Sports Performance & Training Methodology: Animals vs Humans

Are you thinking about competing in a big race, e.g. a 10-miler or marathon, but are not looking forward to the months of gradually building up your fitness, pounding the streets mile after mile?

Perhaps you should consider sitting on some water and eating a lot! That is what the Barnacle Goose does.

“Until recently nobody had really asked whether exercise is as tightly connected to fitness in the rest of the animal kingdom as it is for us. In the past year or two, though, a handful of researchers have been inspired to do so by seemingly lazy creatures that manage feats of endurance that make marathons pale by comparison.” (Lovett, 2017, p.35).

Lewis Halsey, an environmental physiologist at the university of Roehampton (London), recently wrote an article for the Journal of Animal Ecology with the (some suggest) provocative title “Do animals exercise to keep fit?”

There is a broad assumption that because of the exercise that wild animals get from finding food and escaping predators, they must live at the peak of physical fitness – Lewis’ article argues against this assumption.

For example (Lovett, 2017, p.35):

  • “Most cats spend much of the day lounging around, apparently doing nothing. But over short distances, even the laziest could put Usain Bolt to shame.”
  • “Similarly, black and brown bears manage to come out of several months of hibernation with their muscle mass intact – without having to lift so much as a paw.”
  • “Barnacle geese go one better. In the process of sitting around, they don’t just maintain their fitness. They also develop stronger hearts, bigger flight muscles and – somehow – get fit enough to fly for thousands of miles in a migration lasting just two days.”

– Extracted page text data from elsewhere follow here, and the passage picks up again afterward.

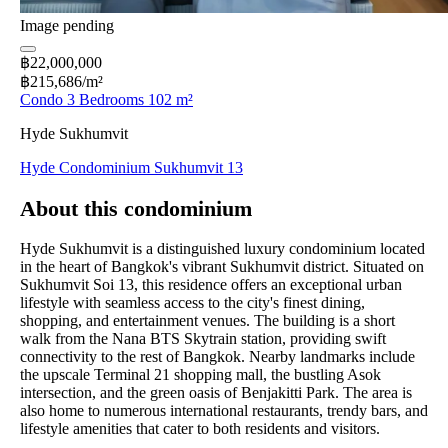
Image pending
฿22,000,000
฿215,686/m²
Condo 3 Bedrooms 102 m²
Hyde Sukhumvit
Hyde Condominium Sukhumvit 13
About this condominium
Hyde Sukhumvit is a distinguished luxury condominium located
in the heart of Bangkok's vibrant Sukhumvit district. Situated on
Sukhumvit Soi 13, this residence offers an exceptional urban
lifestyle with seamless access to the city's finest dining,
shopping, and entertainment venues. The building is a short
walk from the Nana BTS Skytrain station, providing swift
connectivity to the rest of Bangkok. Nearby landmarks include
the upscale Terminal 21 shopping mall, the bustling Asok
intersection, and the green oasis of Benjakitti Park. The area is
also home to numerous international restaurants, trendy bars, and
lifestyle amenities that cater to both residents and visitors.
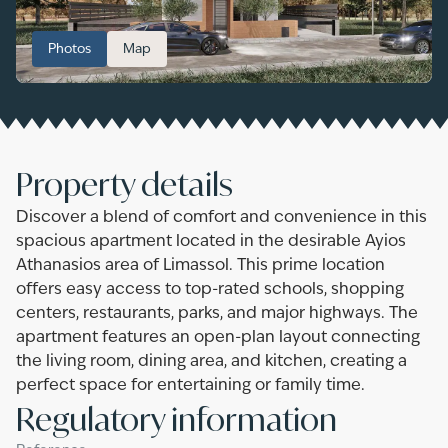
Photos
Map
Property details
Discover a blend of comfort and convenience in this
spacious apartment located in the desirable Ayios
Athanasios area of Limassol. This prime location
offers easy access to top-rated schools, shopping
centers, restaurants, parks, and major highways. The
apartment features an open-plan layout connecting
the living room, dining area, and kitchen, creating a
perfect space for entertaining or family time.
Regulatory information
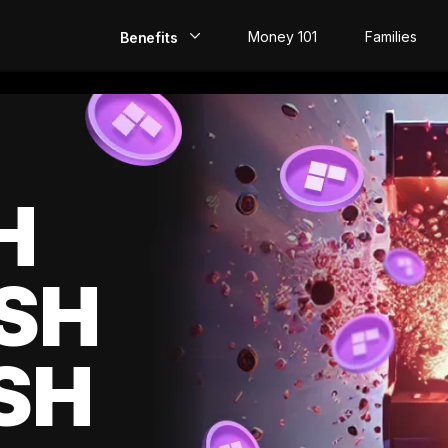
Money 101
Families
Benefits
EarlyPay
Build Credit
Save
H
Direct Deposit
SH
Rewards
Invest
SH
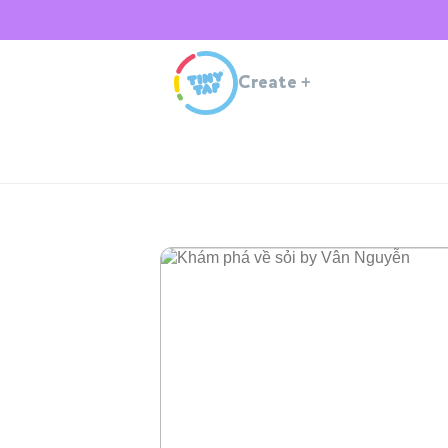
Create
+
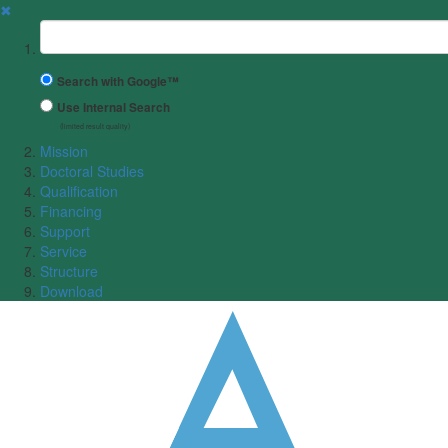
✖
Suchbegriff
Search with Google™
Use Internal Search
(limited result quality)
Mission
Doctoral Studies
Qualification
Financing
Support
Service
Structure
Download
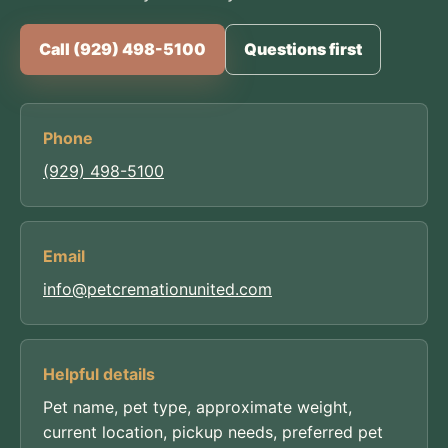
Call (929) 498-5100
Questions first
Phone
(929) 498-5100
Email
info@petcremationunited.com
Helpful details
Pet name, pet type, approximate weight,
current location, pickup needs, preferred pet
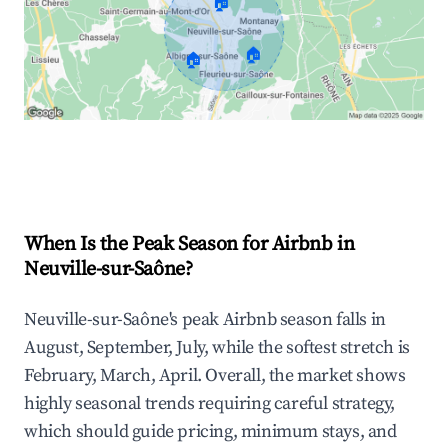
🏠
🏠
🏠
Explore Real-time Analytics
When Is the Peak Season for Airbnb in
Neuville-sur-Saône?
Neuville-sur-Saône's peak Airbnb season falls in
August, September, July, while the softest stretch is
February, March, April. Overall, the market shows
highly seasonal trends requiring careful strategy,
which should guide pricing, minimum stays, and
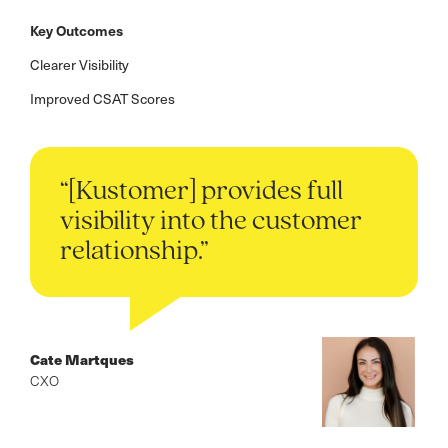
Key Outcomes
Clearer Visibility
Improved CSAT Scores
“[Kustomer] provides full
visibility into the customer
relationship.”
Cate Martques
CXO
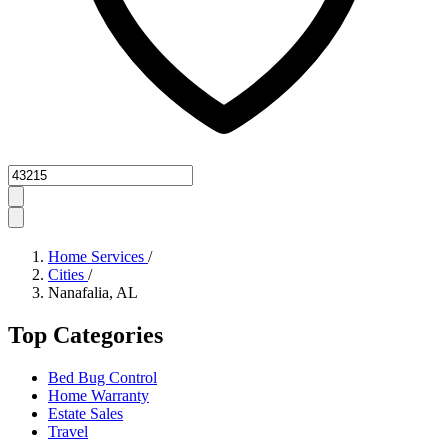
Zipcode
Home Services
/
Cities
/
Nanafalia, AL
Top Categories
Bed Bug Control
Home Warranty
Estate Sales
Travel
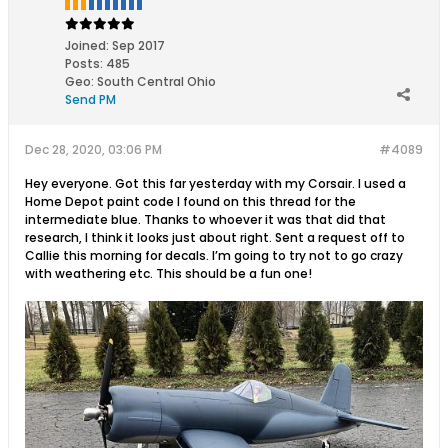
Joined:
Sep 2017
Posts:
485
Geo
:
South Central Ohio
Send PM
Dec 28, 2020, 03:06 PM
#4089
Hey everyone. Got this far yesterday with my Corsair. I used a
Home Depot paint code I found on this thread for the
intermediate blue. Thanks to whoever it was that did that
research, I think it looks just about right. Sent a request off to
Callie this morning for decals. I’m going to try not to go crazy
with weathering etc. This should be a fun one!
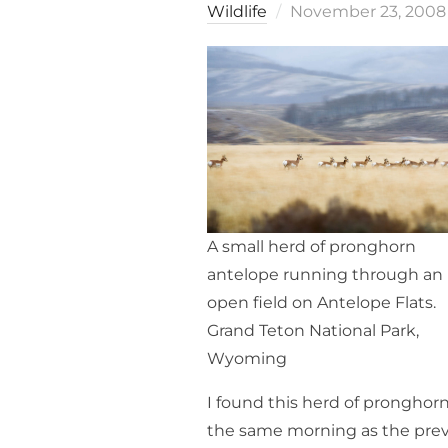
Posted
Wildlife
November 23, 2008
on
A small herd of pronghorn
antelope running through an
open field on Antelope Flats.
Grand Teton National Park,
Wyoming
I found this herd of pronghor
the same morning as the pre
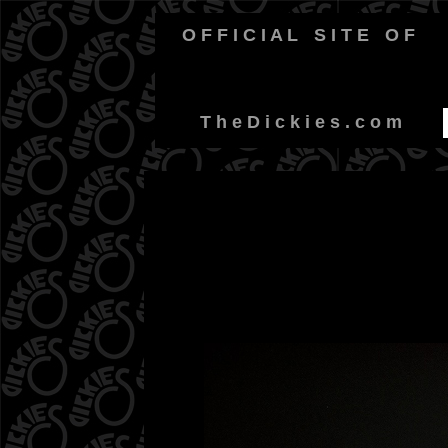
O F F I C I A L
-
S I T E
-
O F
-
T h e D i c k i e s . c o m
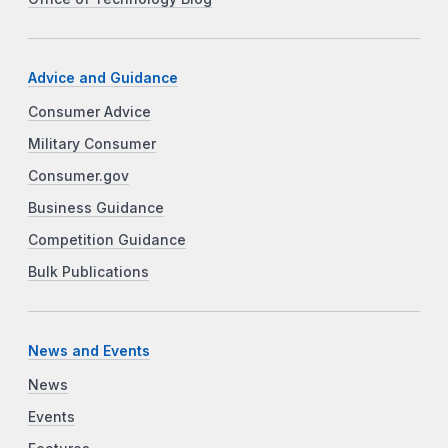
Advice and Guidance
Consumer Advice
Military Consumer
Consumer.gov
Business Guidance
Competition Guidance
Bulk Publications
News and Events
News
Events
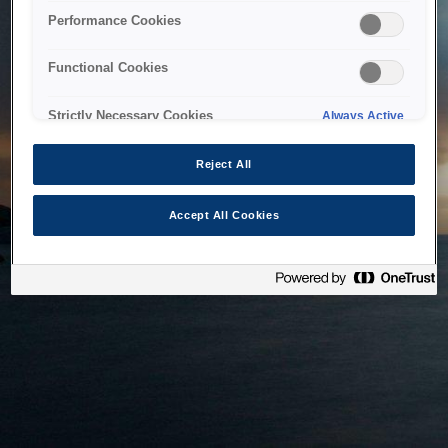
bringing the system back as soon as possible. Please check
Performance Cookies
back in a little while.
Functional Cookies
Home
Strictly Necessary Cookies
Always Active
Reject All
Accept All Cookies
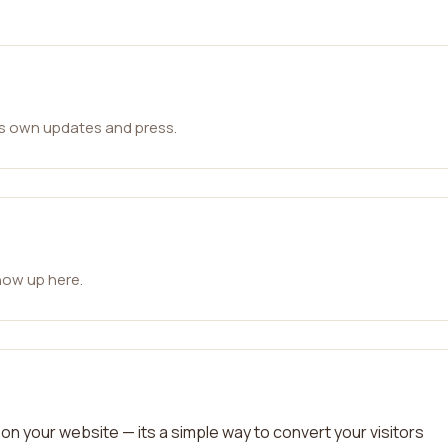
ts own updates and press.
how up here.
on your website — its a simple way to convert your visitors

Many of us fitness junkies are infatuated (or at least some interested) in developing our physical prowess (i.e. faster, higher, stronger) but, biologically speaking, “all it means is that the body has undergone changes that make it stronger and more efficient.” (Lovett, 2017, p.35).

For us humans, these changes are induced by exercise whilst for most animals these changes are based on environmental cues, such as:

  • Lack of food;
  • Amount of daylight; or
  • Falling temperatures.

Research seems to suggest that muscle-protecting compounds in the blood has an effect on muscle loss (for hibernating bears at least). As with much of our anatomy and physiology, evolution plays an important role – meaning our evolutionary history made our bodies tie fitness to exercise.

“Our ancestors’ lives were unpredictable. They had to do a lot of running to catch food and escape danger, but they also needed to keep muscle mass to a minimum because food was limited. Seen through this lens, losing condition is an adaptation in itself.” (Lovet, 2017, p.36).

From a biological perspective muscle is expensive to maintain with each kilogram costing 10-15 kilocalories each day within our resting metabolic rate – remembering that, on average, 40% of a person’s body mass is muscle.

“Most of us are spending 20 per cent of our basic energy budget taking care of muscle mass…” (Lovett, 2017, p.36).

Daniel Lieberman, an evolutionary biologist and marathon runner from Harvard University, states that our physiology evolved to let our weight and fitness fluctuate depending on how much food was available. This makes us evolutionarily different from most other animals.

Most animals only need to be capable of short bouts of high-intensity activity (i.e. short, fast sprints). On the other hand, humans have adapted to run slower and for longer.

Lieberman goes on to state that although natural selection has made us into endurance athletes capable of running prey into the ground and ranging over long distances with unusual efficiency, this only appears if we train – otherwise we quickly degenerate into couch potatoes.

With regards to speed, most animals do not need to be the fastest, they just need to outrun (outperform) the predator chasing them.

“For humans, being fit is an evolutionary luxury. But for mice, being fit is the difference between survival and being cat food.” (Lovett, 2017, p.37).

Reference

Lovett, R. (2017) All Gain, No Pain. New Scientist. 22 April 2017.